Dos ficciones del gran narrador y ensayista Ezequiel Martínez Estrada. "Marta Riquelme", es el nombre de la misteriosa autora de un manuscrito indescifrable y laberíntico perdido en la imprenta. "Juan Florido, padre e hijo, minervistas", es el relato de dos Juan Florido, dos dolores de cabeza, dos obreros gráficos, dos muertos, dos velatorios, dos maneras de sobrellevar la pobreza. A ambos relatos los atraviesa la imprenta, la caótica vida de conventillo, la picaresca, el misterio y este libro.

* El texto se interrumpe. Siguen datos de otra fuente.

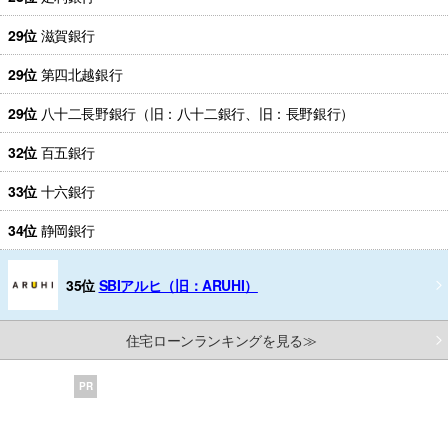
29位
滋賀銀行
29位
第四北越銀行
29位
八十二長野銀行（旧：八十二銀行、旧：長野銀行）
32位
百五銀行
33位
十六銀行
34位
静岡銀行
35位
SBIアルヒ（旧：ARUHI）
住宅ローンランキングを見る≫
PR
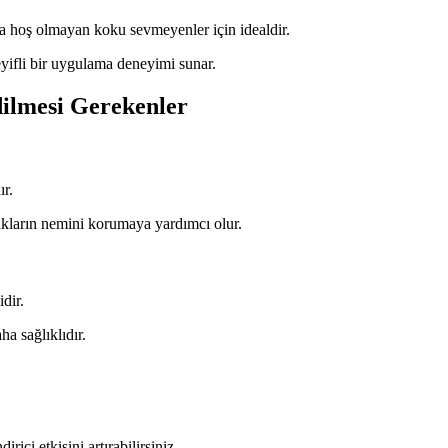
eya hoş olmayan koku sevmeyenler için idealdir.
eyifli bir uygulama deneyimi sunar.
ilmesi Gerekenler
r.
akların nemini korumaya yardımcı olur.
dir.
a sağlıklıdır.
ici etkisini artırabilirsiniz.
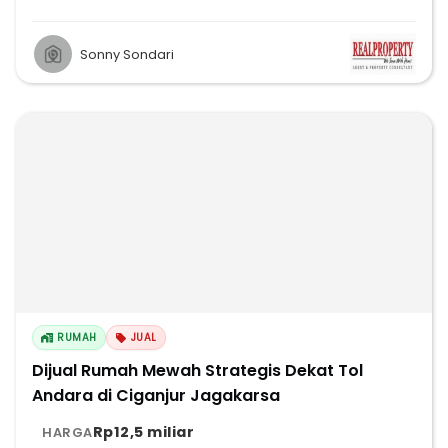
Sonny Sondari
RUMAH
JUAL
Dijual Rumah Mewah Strategis Dekat Tol
Andara di Ciganjur Jagakarsa
Rp12,5 miliar
HARGA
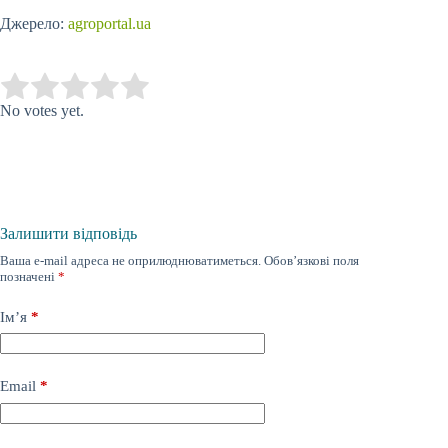
Джерело:
agroportal.ua
Submit Rating
Rate this item:
No votes yet.
Залишити відповідь
Ваша e-mail адреса не оприлюднюватиметься.
Обов’язкові поля
позначені
*
Ім’я
*
Email
*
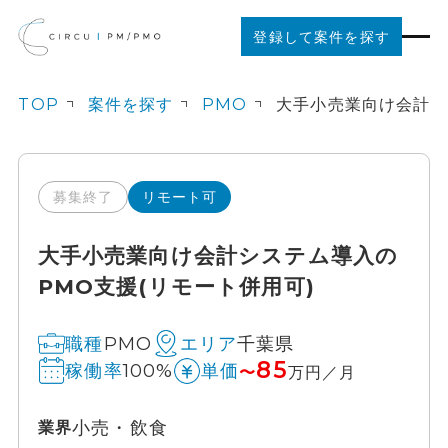
登録して案件を探す
TOP
案件を探す
PMO
案件を探す
ご利用の流れ
募集終了
リモート可
大手小売業向け会計システム導入の
お役立ちコンテンツ
PMO支援(リモート併用可)
法人の方はこちら
PMO
千葉県
職種
エリア
85
100%
稼働率
単価
〜
万円／月
小売・飲食
業界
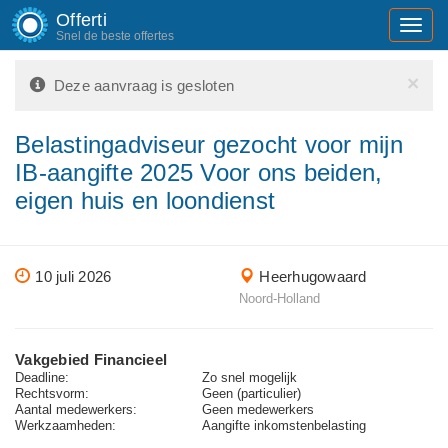
Offerti
Toggl
Snel de beste offertes
navig
×
Deze aanvraag is gesloten
Belastingadviseur gezocht voor mijn
IB-aangifte 2025 Voor ons beiden,
eigen huis en loondienst
10 juli 2026
Heerhugowaard
Noord-Holland
Vakgebied Financieel
Deadline:
Zo snel mogelijk
Rechtsvorm:
Geen (particulier)
Aantal medewerkers:
Geen medewerkers
Werkzaamheden:
Aangifte inkomstenbelasting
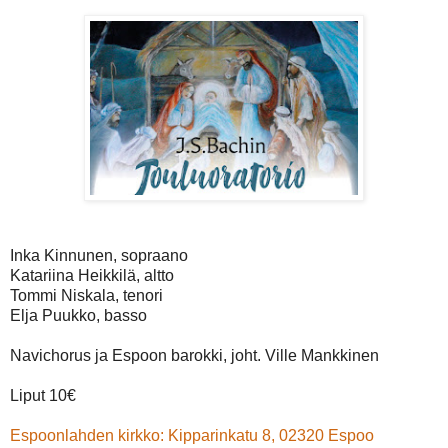
Inka Kinnunen, sopraano
Katariina Heikkilä, altto
Tommi Niskala, tenori
Elja Puukko, basso
Navichorus ja Espoon barokki, joht. Ville Mankkinen
Liput 10€
Espoonlahden kirkko: Kipparinkatu 8, 02320 Espoo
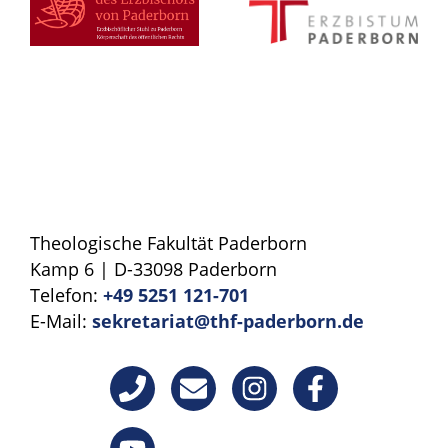
Theologische Fakultät Paderborn
Kamp 6 | D-33098 Paderborn
Telefon:
+49 5251 121-701
E-Mail:
sekretariat@thf-paderborn.de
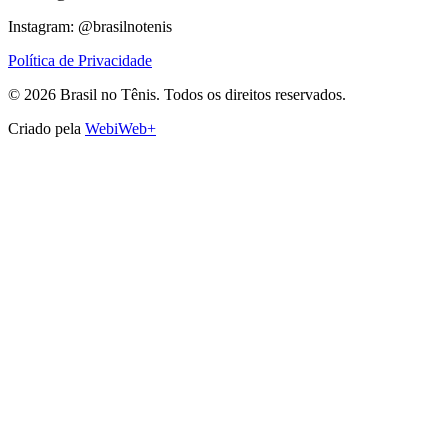
Instagram: @brasilnotenis
Política de Privacidade
©
2026
Brasil no Tênis.
Todos os direitos reservados.
Criado pela
WebiWeb+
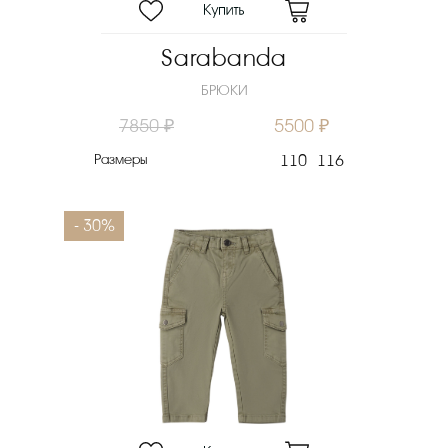
Sarabanda
БРЮКИ
7850 ₽
5500 ₽
Размеры
110
116
- 30%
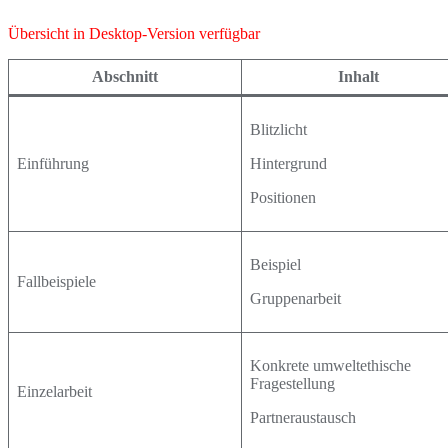
Übersicht in Desktop-Version verfügbar
Abschnitt
Inhalt
Blitzlicht
Einführung
Hintergrund
Positionen
Beispiel
Fallbeispiele
Gruppenarbeit
Konkrete umweltethische
Fragestellung
Einzelarbeit
Partneraustausch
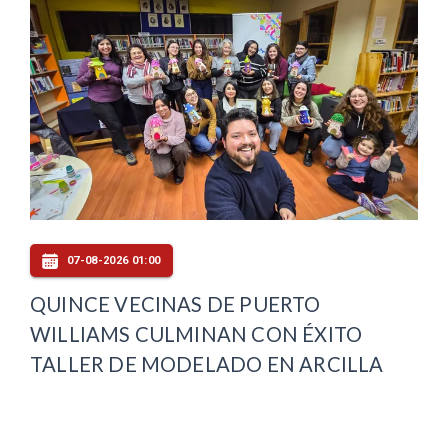
07-08-2026 01:00
QUINCE VECINAS DE PUERTO
WILLIAMS CULMINAN CON ÉXITO
TALLER DE MODELADO EN ARCILLA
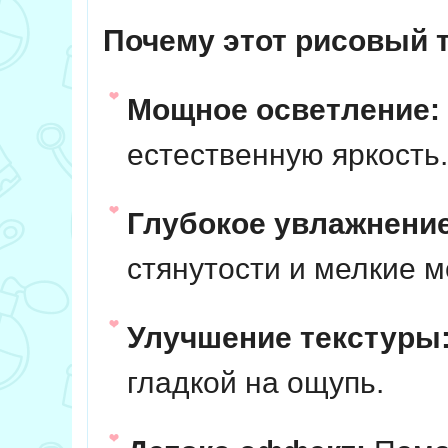
Почему этот рисовый 
Мощное осветление:
естественную яркость.
Глубокое увлажнение
стянутости и мелкие м
Улучшение текстуры
гладкой на ощупь.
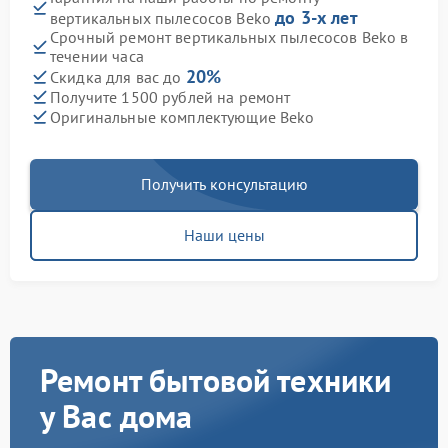
до 3-х лет
вертикальных пылесосов Beko
Срочный ремонт вертикальных пылесосов Beko в
течении часа
20%
Скидка для вас до
Получите 1500 рублей на ремонт
Оригинальные комплектующие Beko
Получить консультацию
Наши цены
Ремонт бытовой техники
у Вас дома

Ezequiel Martínez Estrada, (n. San José de la Esquina, Santa Fe, Argentina, 14 de septiembre de 1895 - Bahía Blanca, Buenos Aires, Argentina, 4 de noviembre de 1964) fue un escritor, poeta, ensayista, crítico literario y biógrafo argentino. Recibió dos veces el Premio Nacional de Literatura, en 1933 por su obra poética y en 1937 por el ensayo "Radiografía de la Pampa". Fue presidente de la Sociedad Argentina de Escritores (SADE) de 1933 a 1934 y de 1942 a 1946.
Dos cuentos, dos estilos y temáticas tan diferentes que no parecen obra de un mismo autor.
“Juan Florido, padre e hijo, minervistas” retrata la vida en el conventillo Palacio Bisiesto, pero lo hace a través del cruce de dos mundos que conviven en él. Por un lado, están Juan Florido (que acaba de morir) y su familia, que lo está velando en sus cuartos, y, por el otro, un vecino que cambia de nombre todo el tiempo (ese día, sus nombres comienzan con B) y que, a pesar de ser un desconocido, es el único que se acerca al velorio. Pero lo hace con el afán de conseguir algo de la ropa del difunto y, de paso, algo para comer y beber, ofreciendo a cambio una serie de historias insólitas y llenas de humor.
“Marta Riquelme” simula ser el prólogo de un libro (ficticio) que —según relata el prologuista en su texto— corre el riesgo de no ser publicado porque el original desapareció de la imprenta. Se trataría de un libro de memorias larguísimo, escrito por una joven y desconocida Marta Riquelme, cuyo manuscrito tuvo que transcribir el prologuista a lo largo de tres años, buscando el lugar más apropiado para ciertas páginas sueltas que le cambian el sentido, entre otras peripecias editoriales. El cuento es un juego metaliterario destinado a despertar la curiosidad sobre un libro del que, sin embargo, nunca va a leerse nada más que los pocos fragmentos que el prologuista cita de memoria.
Dicen que Martínez Estrada es más conocido como ensayista, pero si sus cuentos tienen este nivel, no me imagino lo buenos que deben ser sus ensayos. Me encantaron el ritmo imparable y los diálogos en el primer cuento, y la inteligencia para la simulación en el segundo, y, sobre todo, del sentido del humor (tan diferente) en ambos.